The Chief Theatre was closed in December of 1972, and that this constituted legal injury to plaintiffs cannot seriously be disputed. Plaintiffs attempted to show that the causal connection between defendants' actions and the closing of the Chief related to the matter of lack of success in getting first-run films. This alleged loss of films also constituted the alleged primary fact of injury to the Admiral and the Skyview.
We can initially consider as a possible part of the fact of injury each first-run film which plaintiffs did not receive. Plaintiffs still had to show, however, that they bid or attempted to negotiate to get each of those films, and that they were unjustifiably denied those films. One cannot show "fact of injury," by alleging he did not receive something when he initially never tried to obtain it. Thus, the "demand prerequisite" is also inherently necessary in showing damages, plus the causal connection of those damages to the split activities. See Dahl, Inc. v. Roy Cooper Co., supra,
Thus, plaintiffs, as the district court warned in its order of March 7, 1977, could only recover under the demand prerequisite method for motion pictures upon which they bid and were unjustifiably denied their bid. Admiral Theatre Corp. v. Douglas Theatre Co., supra,
In relying on the comparative theatre method of recovery instead of the demand prerequisite method, plaintiffs had to show that it would have been futile to make bids on all first-run films they wanted. Only by this foundational route could plaintiffs appropriately use the comparative theatre method for showing causation. For if plaintiffs could not show futility of demand, there remained no justification for not using the demand prerequisite theory. And, as discussed in Part I, the method by which plaintiffs attempted to show futility of demand, "the allegedly irregular and preferential treatment afforded exhibitor-defendants" is completely unsupported by the record.
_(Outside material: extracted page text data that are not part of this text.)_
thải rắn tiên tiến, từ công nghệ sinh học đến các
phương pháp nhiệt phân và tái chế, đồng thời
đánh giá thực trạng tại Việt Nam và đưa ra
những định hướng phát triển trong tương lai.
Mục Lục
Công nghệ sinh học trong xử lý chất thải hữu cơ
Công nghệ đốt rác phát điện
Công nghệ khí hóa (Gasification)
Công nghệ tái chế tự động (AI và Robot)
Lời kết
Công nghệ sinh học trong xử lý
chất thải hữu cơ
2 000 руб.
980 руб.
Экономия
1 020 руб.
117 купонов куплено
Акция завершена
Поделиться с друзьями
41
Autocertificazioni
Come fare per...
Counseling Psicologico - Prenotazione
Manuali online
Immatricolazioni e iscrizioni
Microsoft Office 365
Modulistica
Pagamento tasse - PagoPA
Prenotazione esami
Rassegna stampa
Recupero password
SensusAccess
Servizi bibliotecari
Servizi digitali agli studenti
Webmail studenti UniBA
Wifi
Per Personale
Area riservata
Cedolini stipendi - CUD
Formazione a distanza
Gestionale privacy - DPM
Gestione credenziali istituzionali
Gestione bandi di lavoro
The plaintiffs have not given any reasonable basis from which it could be inferred that distributors did anything more than make independent business judgments deciding where they could lease their film and make the most profit.
The district court refused to permit plaintiffs' expert witness, Dr. John Richard Felton, to testify in regard to the comparаtive theatre method as to the Chief and the Skyview inasmuch as "(t)he facts and circumstances relied upon by plaintiffs * * * simply do not 'attain the dignity of substantial evidence,' (and) could only create an unfounded 'suspicion' in the minds of the jury." Admiral Theatre Corp. v. Douglas Theatre Co., supra,
Without Felton's testimony there was no evidence concerning the Chief or the Skyview upon which the jury could have found a causal connection or could have based an estimate of damages for these two theatres. Thus, plaintiffs failed to show the necessary elements for recovery under the demand prerequisite method or the comparative theatre method for either of these theatres, and the trial court upon this basis, properly directed a verdict as to the Chief and the Skyview.
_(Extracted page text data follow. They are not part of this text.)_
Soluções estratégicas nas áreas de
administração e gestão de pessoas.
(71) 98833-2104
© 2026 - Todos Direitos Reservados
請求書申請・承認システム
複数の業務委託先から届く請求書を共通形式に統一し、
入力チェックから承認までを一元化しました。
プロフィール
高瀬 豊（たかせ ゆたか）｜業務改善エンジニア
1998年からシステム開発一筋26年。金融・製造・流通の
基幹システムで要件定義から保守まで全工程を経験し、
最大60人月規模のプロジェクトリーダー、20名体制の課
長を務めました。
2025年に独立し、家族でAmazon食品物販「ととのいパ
Felton did offer testimony concerning causation and damages to the Admiral. However, even if there was adequate foundation for Felton's comparative theatre testimony concerning the Admiral insofar as futility of demand (legal injury) was required, it was wholly inadequate on other grounds. Initially, Felton's qualification as an expert was questionable. Felton admitted he was not an expert on theatre quality; that the expertise he did possess evolved entirely from his participation in this case; and that he relied upon the Blanks' knowledge of theatres as a basis for determining comparability.15
In addition to his questionable qualifications as an expert, the content of Felton's testimony the only testimony offered upon which the jury could find causation and damages failed to meet the threshold established by this court in Twin City Plaza, Inc. v. Central Sur. & Ins. Corp., supra,
Additional foundational infirmities were listеd at length by the district court, Id. at 1298, all of which indicate the testimony was inadmissible in the first place; at the very least, if admissible, it was inadequate to provide anything more than a speculation as to the causation of plaintiffs' alleged injury. Plaintiffs failed to show this necessary element, thus the district court correctly directed the verdict for the defendants with respect to the Admiral.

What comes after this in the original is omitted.